# How to choose the thickness of the electric heating tube

- Apr 29, 2019-

The general customer will always ask, how to choose the thickness of a heating tube cable, ask more, explain it to everyone, to solve the customer's problem, in addition to explain how to choose the thickness of the electric heating tube wire, also prepared for the customer Some questions about the selection process. I hope to help customers. The safe current carrying capacity of a typical copper wire current carrying wire is determined according to the maximum core temperature allowed, cooling conditions, and laying conditions. Generally, the safe current carrying capacity of copper wires is 5~8A/mm2, and the safe current carrying capacity of aluminum wires is 3~5A/mm2.

Generally, the safe current carrying capacity of copper wires is 5~8A/mm2, and the safe current carrying capacity of aluminum wires is 3~5A/mm2. Such as: 2.5 mm2 BVV copper wire safe current carrying capacity recommended value 2.5 × 8A / mm2 = 20A 4 mm2 BVV copper wire safe current carrying capacity recommended value 4 × 8A / mm2 = 32A

Calculate the cross-sectional area of the copper wire. Use the recommended value of the safe current carrying capacity of the copper wire to 5~8A/mm2, and calculate the upper and lower ranges of the cross-sectional area S of the selected copper wire: S=< I /(5~8)>=0.125 I ~0.2 I (mm2) S—– copper conductor cross-sectional area (mm2) I—–load current (A)

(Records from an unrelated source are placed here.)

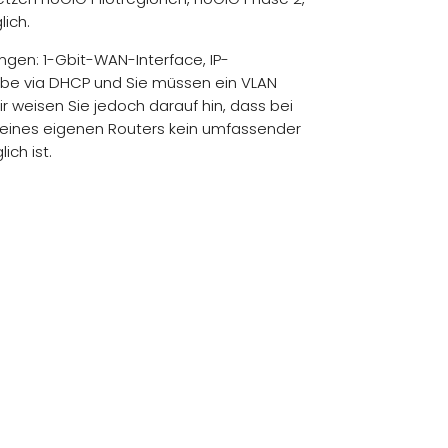
lich.
gen: 1-Gbit-WAN-Interface, IP-
be via DHCP und Sie müssen ein VLAN
ir weisen Sie jedoch darauf hin, dass bei
 eines eigenen Routers kein umfassender
ich ist.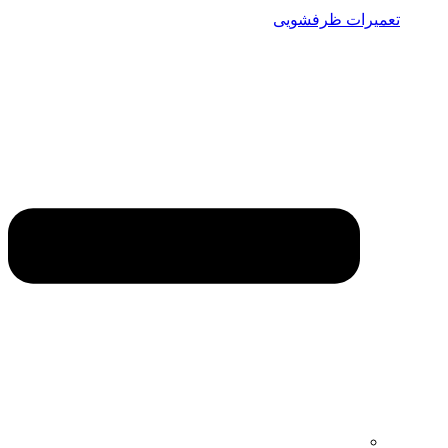
تعمیرات ظرفشویی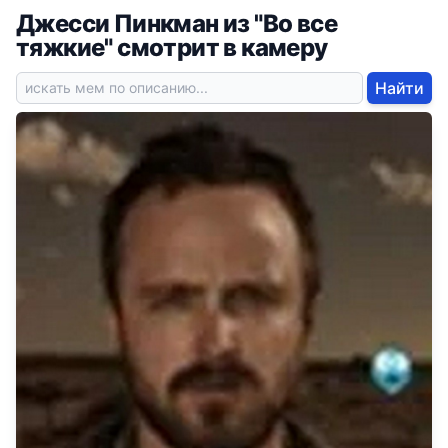
Джесси Пинкман из "Во все
тяжкие" смотрит в камеру
Найти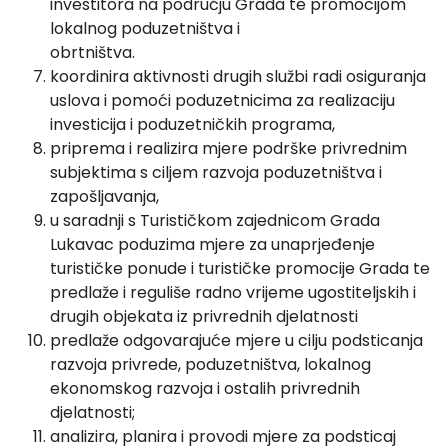
investitora na području Grada te promocijom
lokalnog poduzetništva i
obrtništva.
koordinira aktivnosti drugih službi radi osiguranja
uslova i pomoći poduzetnicima za realizaciju
investicija i poduzetničkih programa,
priprema i realizira mjere podrške privrednim
subjektima s ciljem razvoja poduzetništva i
zapošljavanja,
u saradnji s Turističkom zajednicom Grada
Lukavac poduzima mjere za unaprjeđenje
turističke ponude i turističke promocije Grada te
predlaže i reguliše radno vrijeme ugostiteljskih i
drugih objekata iz privrednih djelatnosti
predlaže odgovarajuće mjere u cilju podsticanja
razvoja privrede, poduzetništva, lokalnog
ekonomskog razvoja i ostalih privrednih
djelatnosti;
analizira, planira i provodi mjere za podsticaj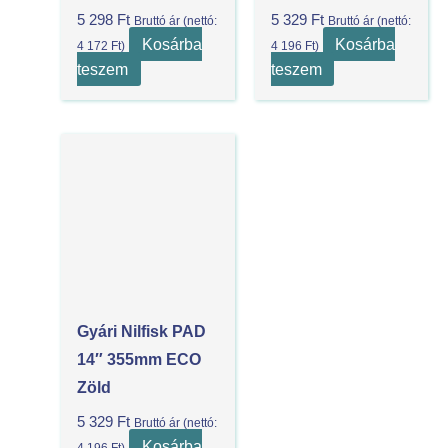
5 298
Ft
5 329
Ft
Bruttó ár (nettó:
Bruttó ár (nettó:
Kosárba
Kosárba
4 172
Ft
)
4 196
Ft
)
teszem
teszem
Gyári Nilfisk PAD
14″ 355mm ECO
Zöld
5 329
Ft
Bruttó ár (nettó:
Kosárba
4 196
Ft
)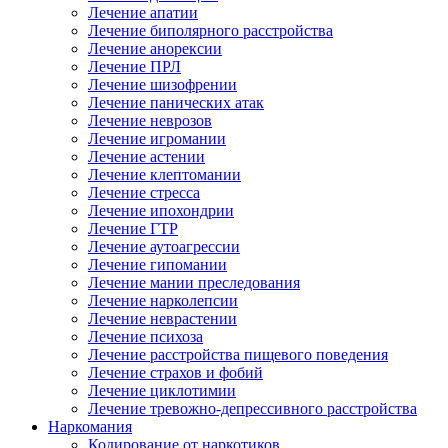
Лечение апатии
Лечение биполярного расстройства
Лечение анорексии
Лечение ПРЛ
Лечение шизофрении
Лечение панических атак
Лечение неврозов
Лечение игромании
Лечение астении
Лечение клептомании
Лечение стресса
Лечение ипохондрии
Лечение ГТР
Лечение аутоагрессии
Лечение гипомании
Лечение мании преследования
Лечение нарколепсии
Лечение неврастении
Лечение психоза
Лечение расстройства пищевого поведения
Лечение страхов и фобий
Лечение циклотимии
Лечение тревожно-депрессивного расстройства
Наркомания
Кодирование от наркотиков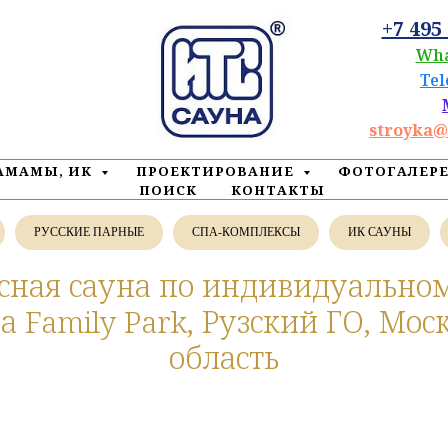
+7 495
Wh
Te
stroyka@
ХАМАМЫ, ИК
ПРОЕКТИРОВАНИЕ
ФОТОГАЛЕР
ПОИСК
КОНТАКТЫ
РУССКИЕ ПАРНЫЕ
СПА-КОМПЛЕКСЫ
ИК САУНЫ
ная сауна по индивидуальном
а Family Park, Рузский ГО, Мос
область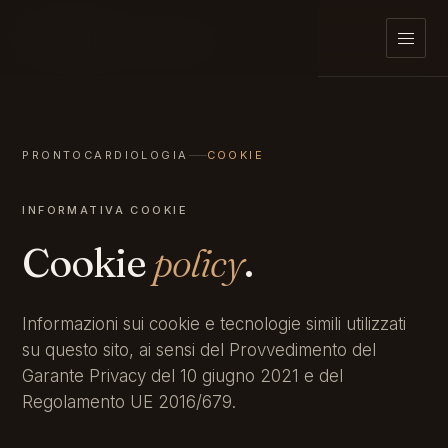
Pronto
cardiologia
PRONTOCARDIOLOGIA
COOKIE
INFORMATIVA COOKIE
Cookie
policy
.
Informazioni sui cookie e tecnologie simili utilizzati
su questo sito, ai sensi del Provvedimento del
Garante Privacy del 10 giugno 2021 e del
Regolamento UE 2016/679.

Power calculation General load (can also be used as electrical appliances, such as lighting, refrigerators, etc.) is divided into two types, one type of resistive load and one type of inductive load. For the calculation of the resistive load: P = UI For the calculation of the fluorescent lamp load: P = UIcos ф, where the power factor of the fluorescent lamp load is cos ф = 0.5. The power factor of different inductive loads is different. When the household electrical appliance is uniformly calculated, the power factor cosφ can be taken as 0.8. That is to say, if the total power of a household appliance is 6000 watts, the maximum current is I=P/Ucosф=6000/220*0.8=34(A). However, in general, it is impossible for home appliances to be used at the same time. , so add a common coefficient, the common coefficient is generally 0.5. Therefore, the above calculation should be rewritten as I = P * common coefficient / Ucos ф = 6000 * 0.5 / 220 * 0.8 = 17 (A) That is, the total current value of this family is 17A. The total brake air switch cannot use 16A, it should be greater than 17A.